Re: Transparent column encryption

From: Jehan-Guillaume de Rorthais <jgdr(at)dalibo(dot)com>
To: Peter Eisentraut <peter(dot)eisentraut(at)enterprisedb(dot)com>
Cc: pgsql-hackers <pgsql-hackers(at)postgresql(dot)org>
Subject: Re: Transparent column encryption
Date: 2022-10-28 10:16:29
Message-ID: 20221028121629.6467d8f9@karst
Views: Raw Message | Whole Thread | Download mbox | Resend email
Thread:
Lists: pgsql-hackers

Hi,

I did a review of the documentation and usability.

# Applying patch

The patch applied on top of f13b2088fa2 without trouble. Notice a small
warning during compilation:

colenccmds.c:134:27: warning: ‘encval’ may be used uninitialized

A simple fix could be:

+++ b/src/backend/commands/colenccmds.c
@@ -119,2 +119,3
encval = defGetString(encvalEl);
+ *encval_p = encval;
}
@@ -132,4 +133,2
*alg_p = alg;
- if (encval_p)
- *encval_p = encval;
}

# Documentation

* In page "create_column_encryption_key.sgml", both encryption algorithms for
a CMK are declared as the default one:

+ <para>
+ The encryption algorithm that was used to encrypt the key material of
+ this column encryption key. Supported algorithms are:
+ <itemizedlist>
+ <listitem>
+ <para><literal>RSAES_OAEP_SHA_1</literal> (default)</para>
+ </listitem>
+ <listitem>
+ <para><literal>RSAES_OAEP_SHA_256</literal> (default)</para>
+ </listitem>
+ </itemizedlist>
+ </para>

As far as I understand the code, I suppose RSAES_OAEP_SHA_1 should be the
default.

I believe two information should be clearly shown to user somewhere in
chapter 5.5 instead of being buried deep in documentation:

* «COPY does not support column decryption», currently buried in pg_dump page
* «When transparent column encryption is enabled, the client encoding must
match the server encoding», currently buried in the protocol description
page.

* In the libpq doc of PQexecPrepared2, "paramForceColumnEncryptions" might
deserve a little more detail about the array format, like «0 means "don't
enforce" and anything else enforce the encryption is enabled on this
column». By the way, maybe this array could be an array of boolean?
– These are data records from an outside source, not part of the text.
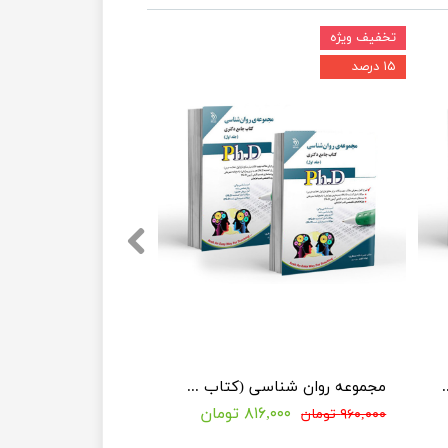
تخفیف ویژه
۱۵ درصد
بیتی (کتاب جامع دکتری)
مجموعه روان شناسی (کتاب جامع دکتری)
۸۱۶,۰۰۰ تومان
۹۶۰,۰۰۰ تومان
* In chapter 55.2.5 (protocol-flow) is stated: «when column encryption is
used, the plaintext is always in text format (not binary format).». Does it
means parameter "resultFormat" in "PQexecPrepared2" should always be 0? If
yes, is it worth keeping this argument? Moreover, this format constraint
should probably be explained in the libpq page as well.

# Protocol

* In the ColumnEncryptionKey message, it seems the field holding the length
key material is redundant with the message length itself, as all other
fields have a known size. The key material length is the message length -
(4+4+4+2). For comparison, the AuthenticationSASLContinue message has a
variable data size but rely only on the message length without additional
field.

* I wonder if encryption related fields in ParameterDescription and
RowDescription could be optional somehow? The former might be quite large
when using a lot of parameters (like, imagine a large and ugly
"IN($1...$N)"). On the other hand, these messages are not sent in high
frequency anyway...

# libpq

Would it be possible to have an encryption-ready PQexecParams() equivalent
of what PQprepare/describe/exec do?

# psql

* You already mark \d in the TODO. But having some psql command to list the
known CEK/CMK might be useful as well.

* about write queries using psql, would it be possible to use psql
parameters? Eg.:

=> \set c1 myval
=> INSERT INTO mytable VALUES (:'c1') \gencr

# Manual tests

* The lookup error message is shown twice for some reason:

=> select * from test_tce;
no CMK lookup found for realm ""

no CMK lookup found for realm ""

It might worth adding the column name and the CMK/CEK names related to each
error message? Last, notice the useless empty line between messages.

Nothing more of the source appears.